Count, please, the lines in the listing below that contain "Sign", and reply with the count only.

Records provided —
###
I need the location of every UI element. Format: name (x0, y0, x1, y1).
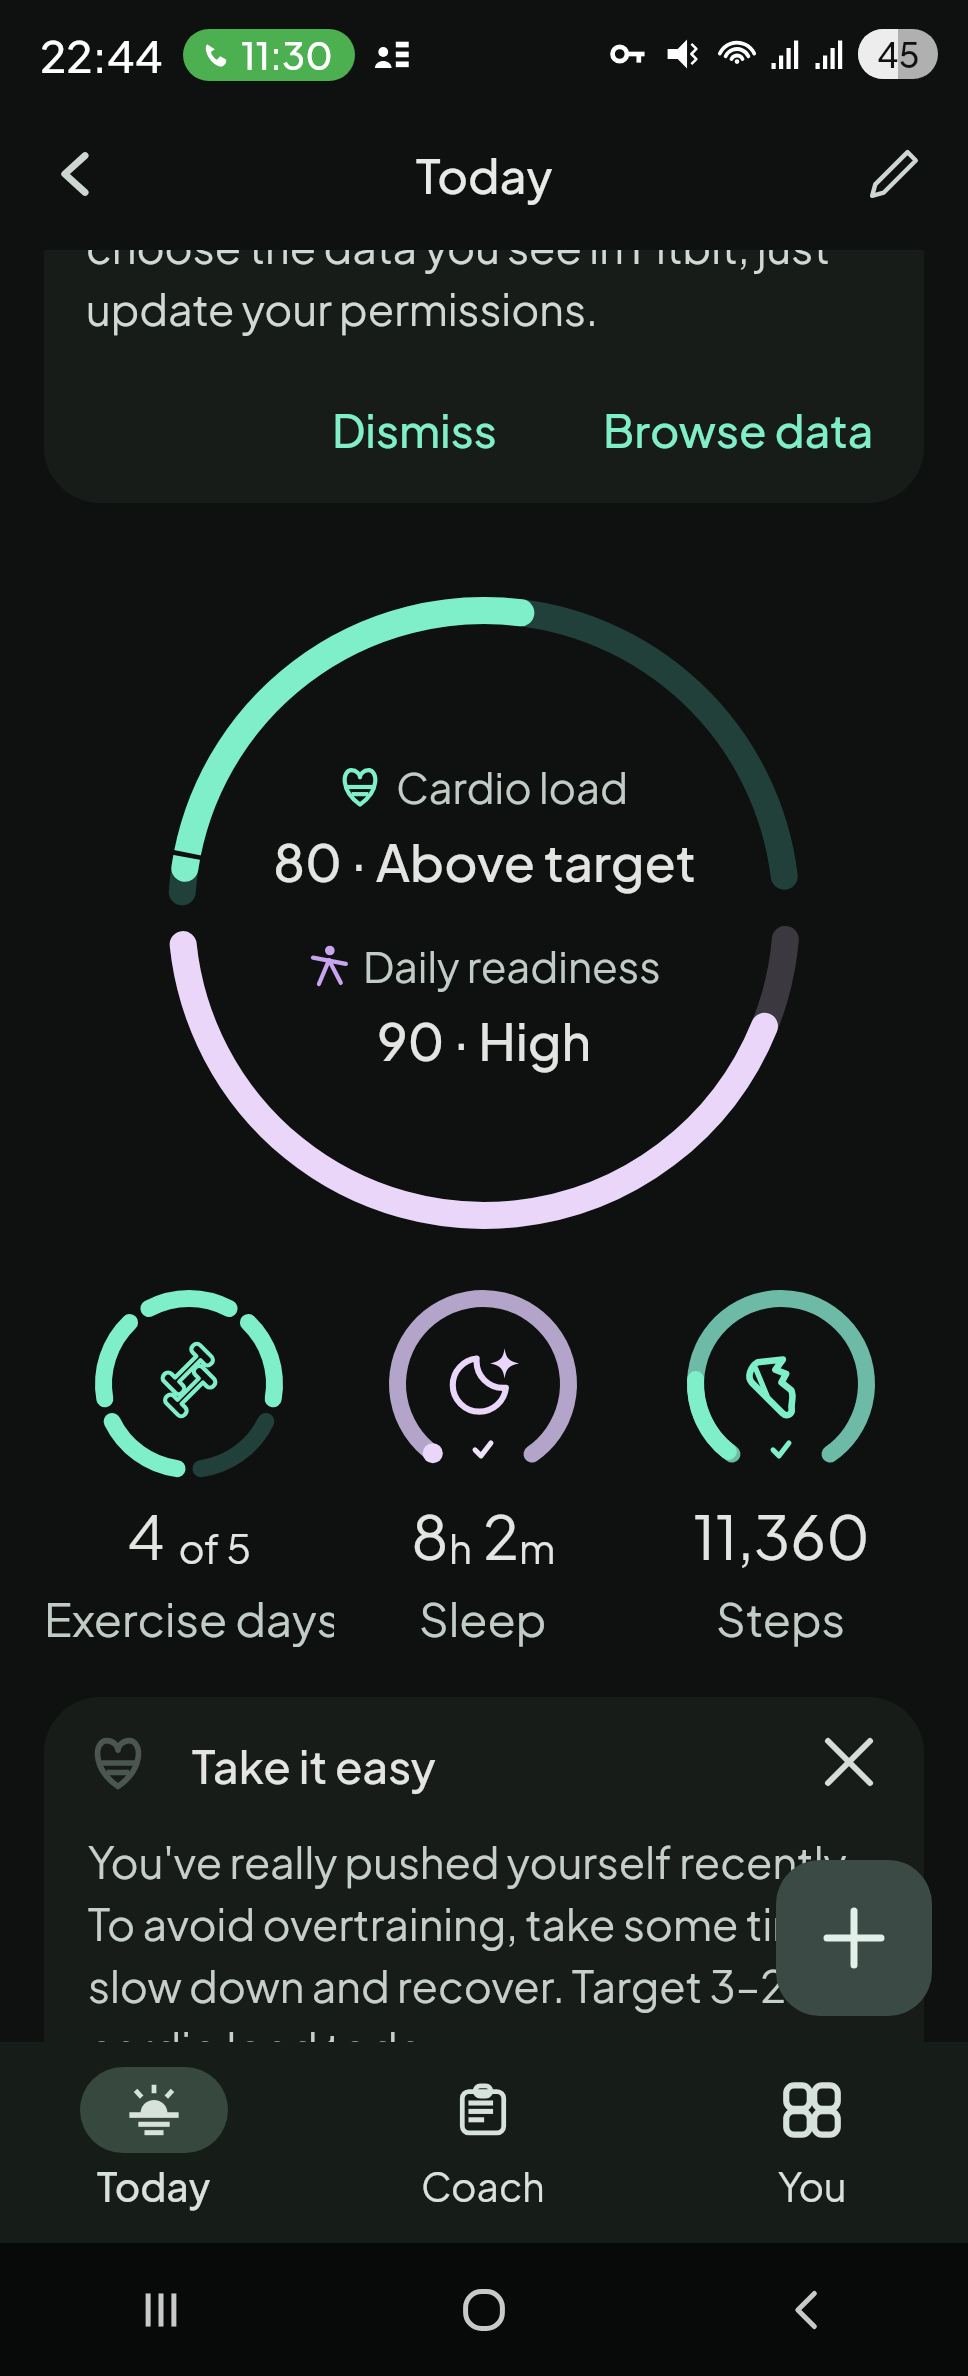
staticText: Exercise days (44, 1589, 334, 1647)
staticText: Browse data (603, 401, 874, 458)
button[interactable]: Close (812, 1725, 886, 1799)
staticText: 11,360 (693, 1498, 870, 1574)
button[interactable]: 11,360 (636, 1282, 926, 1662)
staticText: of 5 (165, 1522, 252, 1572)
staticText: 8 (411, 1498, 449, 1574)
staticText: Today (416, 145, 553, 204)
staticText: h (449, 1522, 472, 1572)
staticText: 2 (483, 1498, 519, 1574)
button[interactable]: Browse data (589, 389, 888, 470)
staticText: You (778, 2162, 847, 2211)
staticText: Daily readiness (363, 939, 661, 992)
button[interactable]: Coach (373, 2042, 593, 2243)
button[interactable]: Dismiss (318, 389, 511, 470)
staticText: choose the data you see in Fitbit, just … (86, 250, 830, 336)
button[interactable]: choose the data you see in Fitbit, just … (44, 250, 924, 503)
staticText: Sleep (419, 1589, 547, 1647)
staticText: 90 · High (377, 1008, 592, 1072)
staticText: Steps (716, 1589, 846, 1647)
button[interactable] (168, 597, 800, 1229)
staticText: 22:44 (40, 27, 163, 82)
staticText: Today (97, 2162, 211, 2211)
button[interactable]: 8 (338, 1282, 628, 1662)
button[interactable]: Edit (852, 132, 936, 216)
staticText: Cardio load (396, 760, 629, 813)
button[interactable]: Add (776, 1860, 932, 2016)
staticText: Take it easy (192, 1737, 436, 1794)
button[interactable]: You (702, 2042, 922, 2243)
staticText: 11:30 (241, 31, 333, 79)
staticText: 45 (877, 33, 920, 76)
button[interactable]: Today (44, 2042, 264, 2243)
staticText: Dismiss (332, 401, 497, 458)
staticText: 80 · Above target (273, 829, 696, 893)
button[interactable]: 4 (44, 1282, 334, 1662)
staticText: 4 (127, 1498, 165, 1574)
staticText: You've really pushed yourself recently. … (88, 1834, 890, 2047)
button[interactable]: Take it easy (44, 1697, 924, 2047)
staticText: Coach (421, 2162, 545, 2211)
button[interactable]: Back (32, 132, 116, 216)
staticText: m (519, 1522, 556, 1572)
###
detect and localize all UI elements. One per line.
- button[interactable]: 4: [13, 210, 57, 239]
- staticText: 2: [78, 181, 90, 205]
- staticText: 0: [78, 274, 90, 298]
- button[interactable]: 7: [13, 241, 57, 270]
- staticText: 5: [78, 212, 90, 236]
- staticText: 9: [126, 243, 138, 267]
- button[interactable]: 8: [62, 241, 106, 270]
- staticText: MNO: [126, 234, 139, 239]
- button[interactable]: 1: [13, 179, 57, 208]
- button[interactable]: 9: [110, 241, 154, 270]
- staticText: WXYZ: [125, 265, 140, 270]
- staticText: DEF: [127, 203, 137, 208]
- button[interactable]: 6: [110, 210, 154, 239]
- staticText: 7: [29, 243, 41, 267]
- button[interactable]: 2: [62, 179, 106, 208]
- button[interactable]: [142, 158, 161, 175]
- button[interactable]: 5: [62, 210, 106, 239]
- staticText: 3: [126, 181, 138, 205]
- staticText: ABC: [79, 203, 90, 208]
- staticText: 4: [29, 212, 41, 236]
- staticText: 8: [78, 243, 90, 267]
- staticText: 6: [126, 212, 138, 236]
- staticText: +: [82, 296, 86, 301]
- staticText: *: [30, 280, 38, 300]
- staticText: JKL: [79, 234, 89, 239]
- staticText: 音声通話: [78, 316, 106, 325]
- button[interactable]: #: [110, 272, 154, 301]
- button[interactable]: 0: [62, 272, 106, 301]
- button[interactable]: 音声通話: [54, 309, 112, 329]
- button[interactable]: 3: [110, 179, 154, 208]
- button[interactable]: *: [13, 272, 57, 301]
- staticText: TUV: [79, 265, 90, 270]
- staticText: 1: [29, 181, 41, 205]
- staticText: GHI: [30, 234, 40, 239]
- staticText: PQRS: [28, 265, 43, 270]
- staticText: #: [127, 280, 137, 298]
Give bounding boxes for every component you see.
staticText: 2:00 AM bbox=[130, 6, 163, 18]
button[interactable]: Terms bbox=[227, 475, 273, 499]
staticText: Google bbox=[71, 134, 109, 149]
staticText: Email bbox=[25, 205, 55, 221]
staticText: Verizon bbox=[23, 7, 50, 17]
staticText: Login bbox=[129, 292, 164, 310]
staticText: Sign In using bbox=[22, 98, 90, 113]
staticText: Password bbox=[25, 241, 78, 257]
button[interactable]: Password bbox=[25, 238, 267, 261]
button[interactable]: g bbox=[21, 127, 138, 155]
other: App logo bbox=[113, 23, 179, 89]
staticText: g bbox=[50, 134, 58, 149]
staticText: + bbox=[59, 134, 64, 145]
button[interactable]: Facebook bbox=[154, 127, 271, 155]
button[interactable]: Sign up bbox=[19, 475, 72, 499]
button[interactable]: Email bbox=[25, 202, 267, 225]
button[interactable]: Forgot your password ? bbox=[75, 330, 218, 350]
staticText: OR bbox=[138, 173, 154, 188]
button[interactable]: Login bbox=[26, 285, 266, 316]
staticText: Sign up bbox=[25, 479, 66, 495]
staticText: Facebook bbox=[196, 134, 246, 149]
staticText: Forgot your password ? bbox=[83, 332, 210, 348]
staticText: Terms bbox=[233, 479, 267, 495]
###
Result of the exercise — 3